Task details | Of all the lines in the entries below, give again exactly those starting at the line containing "TENTANG YIS" and ending at the line containing "PSG. Estos datos proporcionan información", both ends included, and no others.

Saved entries |
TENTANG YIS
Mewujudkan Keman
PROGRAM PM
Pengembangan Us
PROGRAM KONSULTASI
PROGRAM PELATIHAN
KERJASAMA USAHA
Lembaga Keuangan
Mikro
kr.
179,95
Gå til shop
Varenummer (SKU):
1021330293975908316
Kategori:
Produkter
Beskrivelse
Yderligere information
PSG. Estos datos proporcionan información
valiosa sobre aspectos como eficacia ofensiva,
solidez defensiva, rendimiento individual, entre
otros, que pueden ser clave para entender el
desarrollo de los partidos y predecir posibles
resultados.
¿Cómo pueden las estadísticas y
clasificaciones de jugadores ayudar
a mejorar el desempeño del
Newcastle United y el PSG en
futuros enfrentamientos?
...
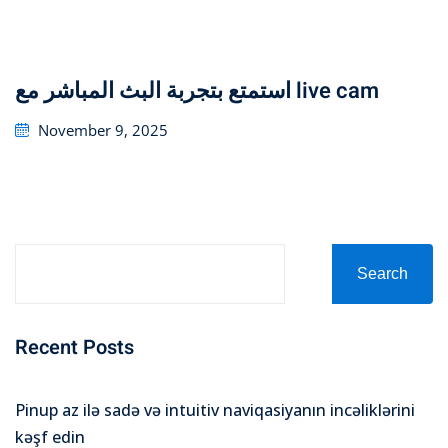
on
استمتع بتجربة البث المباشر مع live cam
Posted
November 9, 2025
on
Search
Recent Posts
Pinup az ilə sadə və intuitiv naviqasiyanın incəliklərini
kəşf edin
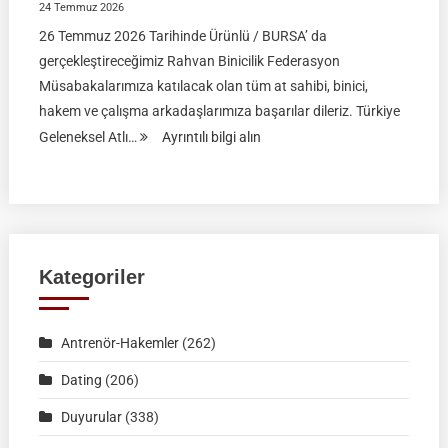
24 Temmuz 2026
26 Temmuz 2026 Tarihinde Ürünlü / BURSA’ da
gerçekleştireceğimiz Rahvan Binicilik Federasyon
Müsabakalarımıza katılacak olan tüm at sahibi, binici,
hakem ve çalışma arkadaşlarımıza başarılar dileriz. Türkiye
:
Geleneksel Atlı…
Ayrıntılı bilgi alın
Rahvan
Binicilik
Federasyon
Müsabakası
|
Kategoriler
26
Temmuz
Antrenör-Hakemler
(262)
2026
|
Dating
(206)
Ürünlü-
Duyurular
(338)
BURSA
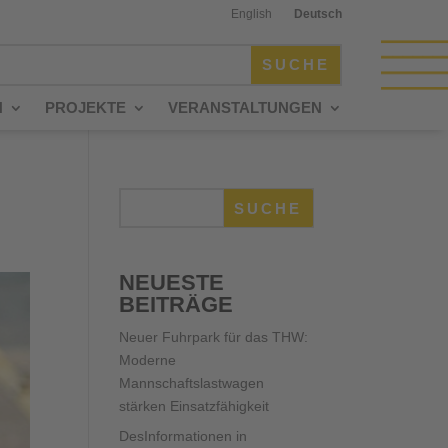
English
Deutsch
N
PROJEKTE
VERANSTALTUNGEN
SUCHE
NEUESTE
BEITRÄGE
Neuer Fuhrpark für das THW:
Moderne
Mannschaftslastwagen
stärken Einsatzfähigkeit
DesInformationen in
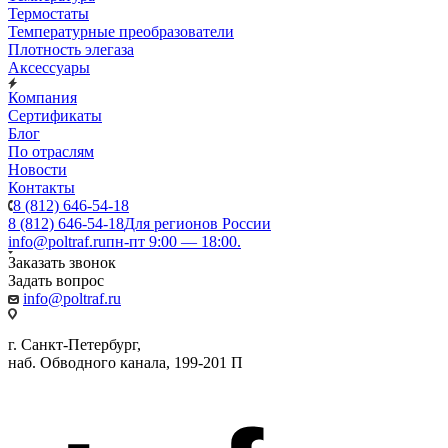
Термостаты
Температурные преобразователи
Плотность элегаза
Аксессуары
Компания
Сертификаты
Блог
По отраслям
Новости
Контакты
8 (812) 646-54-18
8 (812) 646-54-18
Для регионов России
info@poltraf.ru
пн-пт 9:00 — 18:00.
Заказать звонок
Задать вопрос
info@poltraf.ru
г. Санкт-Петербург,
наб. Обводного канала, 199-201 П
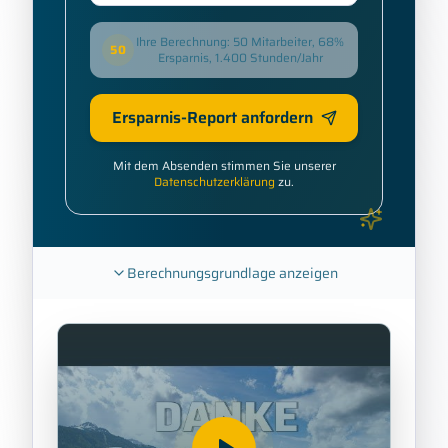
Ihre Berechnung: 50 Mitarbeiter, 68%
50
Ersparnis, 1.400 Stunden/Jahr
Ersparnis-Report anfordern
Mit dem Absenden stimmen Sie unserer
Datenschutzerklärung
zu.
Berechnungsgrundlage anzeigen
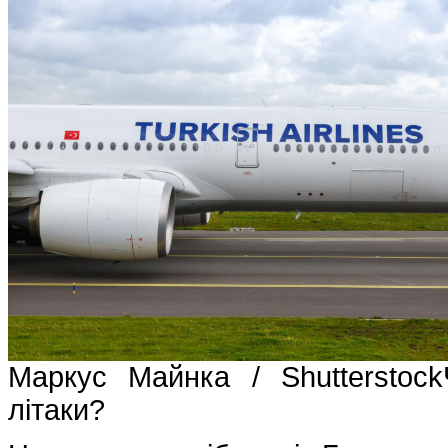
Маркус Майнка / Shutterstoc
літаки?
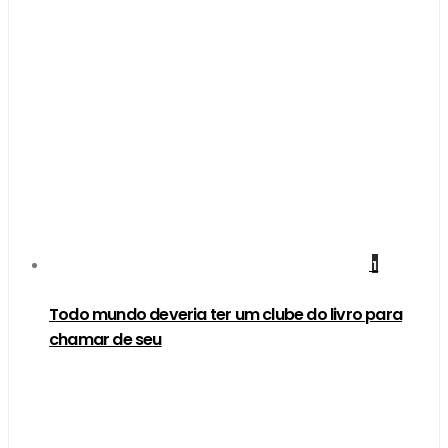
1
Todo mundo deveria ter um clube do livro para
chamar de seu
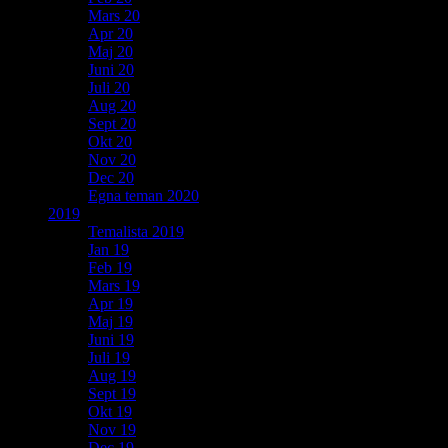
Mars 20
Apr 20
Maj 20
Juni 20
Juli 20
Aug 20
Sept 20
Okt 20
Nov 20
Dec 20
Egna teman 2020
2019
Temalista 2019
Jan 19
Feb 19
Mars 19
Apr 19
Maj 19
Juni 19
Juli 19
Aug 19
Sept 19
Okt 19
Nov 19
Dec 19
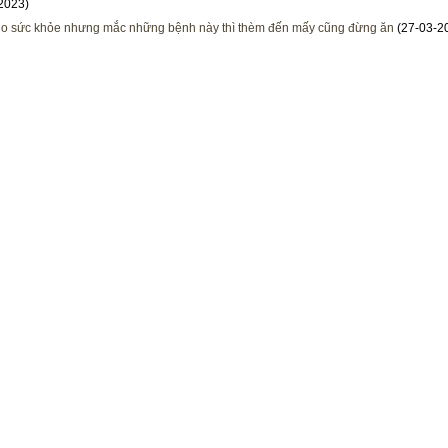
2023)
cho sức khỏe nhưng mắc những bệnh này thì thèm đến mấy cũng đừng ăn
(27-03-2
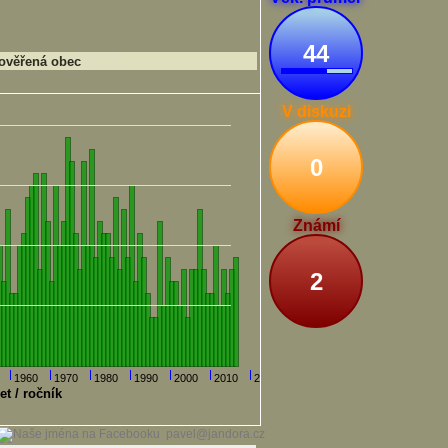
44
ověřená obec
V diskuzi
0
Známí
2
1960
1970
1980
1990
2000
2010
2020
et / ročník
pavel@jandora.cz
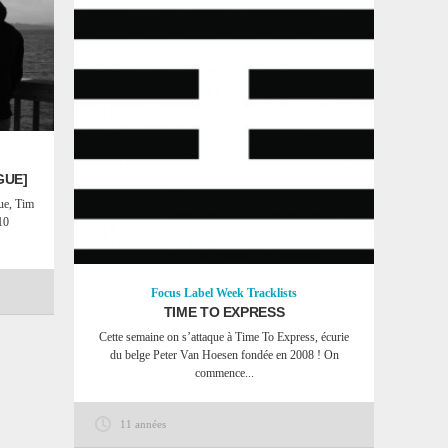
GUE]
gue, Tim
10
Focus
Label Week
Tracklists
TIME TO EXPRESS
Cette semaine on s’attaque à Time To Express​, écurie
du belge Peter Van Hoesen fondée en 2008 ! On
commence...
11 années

Exercise result |
TENTANG YIS
Mewujudkan Keman
PROGRAM PM
Pengembangan Us
PROGRAM KONSULTASI
PROGRAM PELATIHAN
KERJASAMA USAHA
Lembaga Keuangan
Mikro
kr.
179,95
Gå til shop
Varenummer (SKU):
1021330293975908316
Kategori:
Produkter
Beskrivelse
Yderligere information
PSG. Estos datos proporcionan información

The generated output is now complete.